Arpoador. In Portuguese, it means "Harpoon thrower". In the 16th and 17th centuries, this rock was where the indigenous people of Brazil and the Portuguese settlers would harpoon whales. Today it is THE spot to view the famous South Atlantic Sunsets in Rio. 

We arrived well in time for the 6.45 pm sunset, found a good spot, and perched uncomfortably on the hard rock. The husband went to the very edge of the rock to guarantee unobstructed views. Y plugged in her Airpods and immersed herself in a musical world. Ads, irritated that we were a full 30 minutes early for the big event, pulled out his phone as well. 

I elected to people-watch. Next to us, a young couple was cootchie-cooing inside a warm blanket.  A little ahead, another couple was fiddling with some complicated pieces of equipment to get the best shots of themselves with the falling sun. A woman about my age tied her flip-flops around her arm and gingerly made her way down the rock, away from the rapidly swelling crowd, to sit in solitary splendor at a 90-degree angle to the sunset. I would have loved to click a picture of her, so regal she looked illuminated in a glowing haze of yellow. In the water, surfers were riding the waves with varying degrees of competence. In front of me, Morro Dois Irmaos (the two brothers' mountain) leaped up from the waters, their jagged peaks in sharp relief against the orange sky. "Agua, Agua Coco!" yelled a young man walking in between the crowds, paying scant heed to the view. He had probably seen hundreds like this one and was intent on selling his water and coconut water before the crowds dispersed. 

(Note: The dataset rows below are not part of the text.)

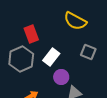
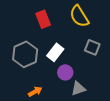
yellow semicircle: (75, 21) -> (79, 16), turned 30
red rectangle: (31, 34) -> (43, 19), moved

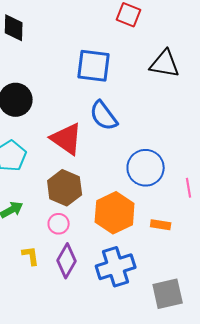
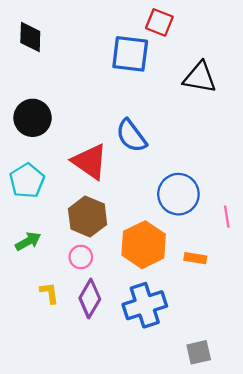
blue square: (94, 66) -> (130, 54), moved
gray square: (168, 294) -> (199, 352), moved, size x0.7

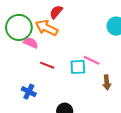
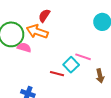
red line: (47, 65) -> (57, 74), moved
cyan square: (78, 67) -> (71, 65), turned -35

The kids woke up from their phones. "It's really pretty", Y remarked and started clicking photos. As the sun slowly sank into the ocean, clapping burst out all around us. Ads looked at me in wonder "Why are they clapping?"

"It's a tradition here. I read about it", I told him. 

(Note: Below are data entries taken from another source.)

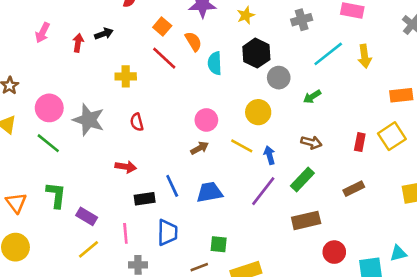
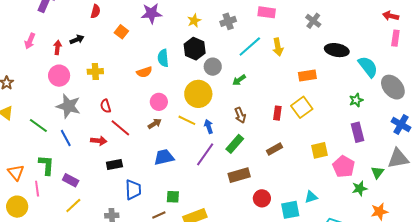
yellow star: (246, 15) -> (194, 21), moved
orange semicircle: (193, 41) -> (144, 72), moved, turned 105
red line: (164, 58) -> (120, 128), moved
pink circle: (49, 108) -> (59, 76), moved
yellow circle: (258, 112) -> (198, 94), size x1.4
brown arrow: (311, 142) -> (240, 115), turned 56
blue line: (172, 186) -> (66, 138), moved
pink line: (125, 233) -> (37, 189), moved

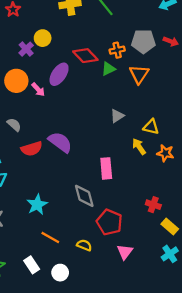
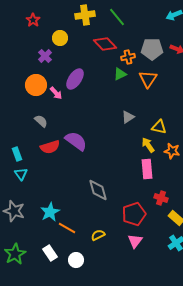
yellow circle: (43, 38) -> (60, 38), moved
red diamond: (85, 56) -> (105, 44), moved
gray semicircle: (14, 125) -> (41, 121), moved
pink rectangle: (106, 168) -> (147, 169), moved
cyan star: (37, 205) -> (50, 212), moved
red pentagon: (109, 222) -> (134, 214), moved, turned 30
yellow semicircle: (84, 245) -> (98, 235), turned -48

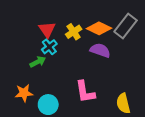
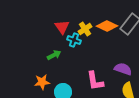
cyan cross: (49, 47) -> (74, 40), moved, turned -32
purple semicircle: (100, 50) -> (123, 69), moved

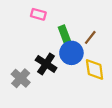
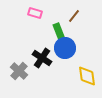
brown line: (90, 37) -> (74, 16), moved
yellow diamond: (95, 69) -> (87, 76), moved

That evening, there were probably 200 or more people on the Arpoador, waiting for the sunset. Yes, many were on their phones, and many were posting about the experience even as it happened.  #stunningsunset 

There were foreigners like us, and Cariocas too. There were rich people from Leblon and Ipanema and poor people from the favelas. There were families, people in love, kids, and people having deep conversations with others and themselves. There were also people making a living selling coconut water.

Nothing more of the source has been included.